Segment Start: DATASET ENTRIES

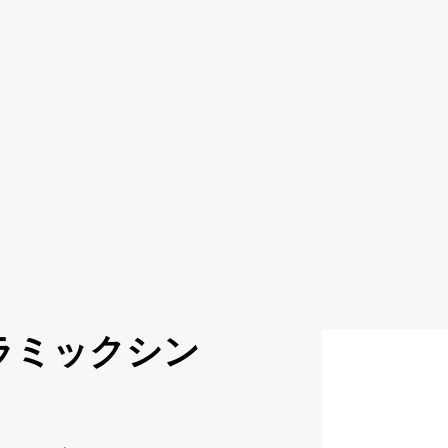
ラミックシン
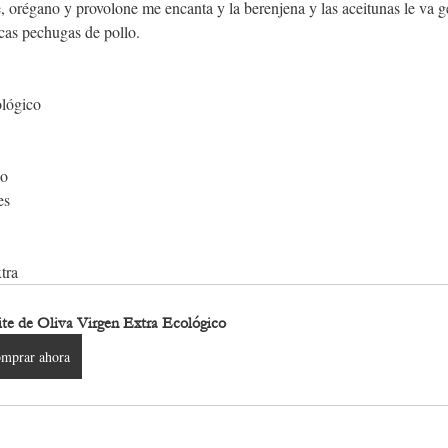
orégano y provolone me encanta y la berenjena y las aceitunas le va ge
icas pechugas de pollo.
ológico
do
es
tra
te de Oliva Virgen Extra Ecológico
mprar ahora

Segment End: DATASET ENTRIES

Up to and including the last line of the data, copy each line exactly, starting with the line that contains "orégano y provolone".

• TASK ANSWER:
orégano y provolone me encanta y la berenjena y las aceitunas le va ge
icas pechugas de pollo.
ológico
do
es
tra
te de Oliva Virgen Extra Ecológico
mprar ahora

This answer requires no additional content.